===== ENTRIES PROVIDED =====

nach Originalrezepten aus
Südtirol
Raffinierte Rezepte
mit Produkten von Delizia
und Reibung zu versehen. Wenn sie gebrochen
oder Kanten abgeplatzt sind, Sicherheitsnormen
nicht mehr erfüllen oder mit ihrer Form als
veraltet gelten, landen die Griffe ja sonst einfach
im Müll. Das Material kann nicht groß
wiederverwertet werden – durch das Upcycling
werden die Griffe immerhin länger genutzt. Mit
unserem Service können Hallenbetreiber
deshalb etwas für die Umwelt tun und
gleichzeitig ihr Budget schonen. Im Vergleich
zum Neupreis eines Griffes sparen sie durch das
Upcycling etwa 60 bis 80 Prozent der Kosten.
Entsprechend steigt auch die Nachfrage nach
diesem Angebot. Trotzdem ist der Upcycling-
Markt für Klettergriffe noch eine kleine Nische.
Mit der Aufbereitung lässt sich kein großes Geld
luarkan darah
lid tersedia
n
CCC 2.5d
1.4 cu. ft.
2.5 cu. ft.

=====
===== ENTRIES PROVIDED =====

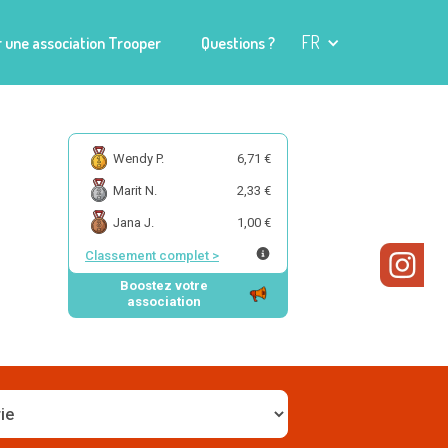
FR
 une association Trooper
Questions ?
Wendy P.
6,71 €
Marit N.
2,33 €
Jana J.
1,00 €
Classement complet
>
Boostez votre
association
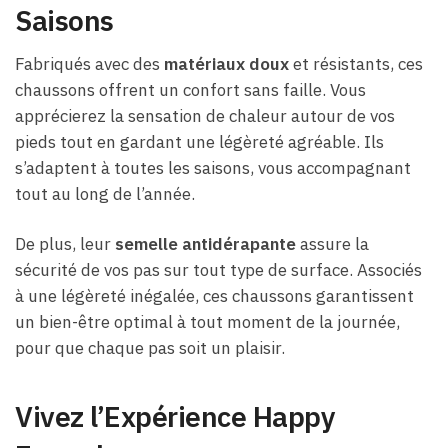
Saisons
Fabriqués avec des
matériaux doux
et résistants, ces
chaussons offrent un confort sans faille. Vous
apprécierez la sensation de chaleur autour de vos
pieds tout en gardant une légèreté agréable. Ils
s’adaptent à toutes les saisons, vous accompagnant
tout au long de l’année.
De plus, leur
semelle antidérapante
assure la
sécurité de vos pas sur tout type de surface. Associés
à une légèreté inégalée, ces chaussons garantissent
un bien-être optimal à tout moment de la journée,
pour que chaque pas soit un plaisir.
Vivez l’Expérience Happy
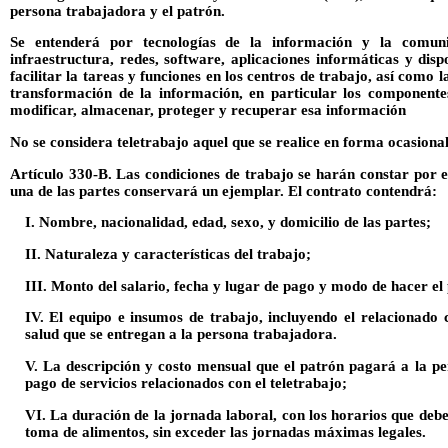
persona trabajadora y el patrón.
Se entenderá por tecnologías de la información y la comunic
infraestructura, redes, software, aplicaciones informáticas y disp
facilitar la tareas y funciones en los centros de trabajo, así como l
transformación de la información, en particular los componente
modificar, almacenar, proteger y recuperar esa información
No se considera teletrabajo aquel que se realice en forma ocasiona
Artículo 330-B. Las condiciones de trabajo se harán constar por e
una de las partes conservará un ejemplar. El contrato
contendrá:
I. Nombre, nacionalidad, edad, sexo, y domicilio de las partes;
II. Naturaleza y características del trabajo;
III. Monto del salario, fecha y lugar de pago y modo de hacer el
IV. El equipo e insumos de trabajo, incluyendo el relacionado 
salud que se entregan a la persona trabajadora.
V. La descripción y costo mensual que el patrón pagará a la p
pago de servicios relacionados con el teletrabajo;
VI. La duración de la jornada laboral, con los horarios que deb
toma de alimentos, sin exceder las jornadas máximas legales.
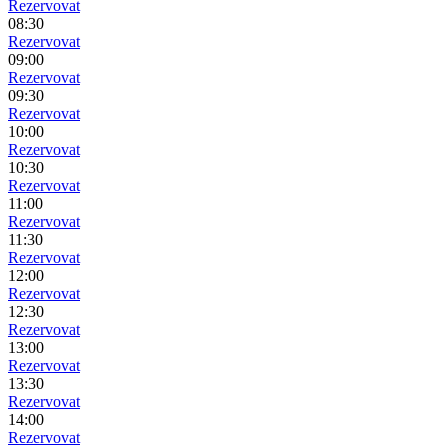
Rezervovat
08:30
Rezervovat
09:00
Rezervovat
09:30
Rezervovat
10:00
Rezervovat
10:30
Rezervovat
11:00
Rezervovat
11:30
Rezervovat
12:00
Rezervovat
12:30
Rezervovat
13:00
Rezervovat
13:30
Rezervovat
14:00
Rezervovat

=====
===== ENTRIES PROVIDED =====

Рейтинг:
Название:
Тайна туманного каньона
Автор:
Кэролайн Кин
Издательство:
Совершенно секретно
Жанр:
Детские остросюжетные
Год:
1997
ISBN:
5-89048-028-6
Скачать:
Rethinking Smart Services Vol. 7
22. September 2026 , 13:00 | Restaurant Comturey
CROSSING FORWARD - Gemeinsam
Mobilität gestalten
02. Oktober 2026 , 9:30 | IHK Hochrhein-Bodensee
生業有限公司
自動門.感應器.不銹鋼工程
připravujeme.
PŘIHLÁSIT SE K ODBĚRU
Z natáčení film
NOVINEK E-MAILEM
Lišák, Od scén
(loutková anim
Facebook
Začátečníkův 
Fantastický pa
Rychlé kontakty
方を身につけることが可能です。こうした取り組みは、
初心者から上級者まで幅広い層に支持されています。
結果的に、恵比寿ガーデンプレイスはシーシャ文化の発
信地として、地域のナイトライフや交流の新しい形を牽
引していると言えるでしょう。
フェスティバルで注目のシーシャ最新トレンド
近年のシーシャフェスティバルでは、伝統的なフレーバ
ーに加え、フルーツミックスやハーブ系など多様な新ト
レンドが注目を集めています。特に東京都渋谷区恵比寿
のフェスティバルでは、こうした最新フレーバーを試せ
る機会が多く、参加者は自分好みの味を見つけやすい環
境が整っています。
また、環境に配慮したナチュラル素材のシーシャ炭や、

=====

■ WHAT IS EXPECTED
Filtering the entries above by the word "nach", copy each line that matches.

■ ANSWER TO THIS EXERCISE
nach Originalrezepten aus
Entsprechend steigt auch die Nachfrage nach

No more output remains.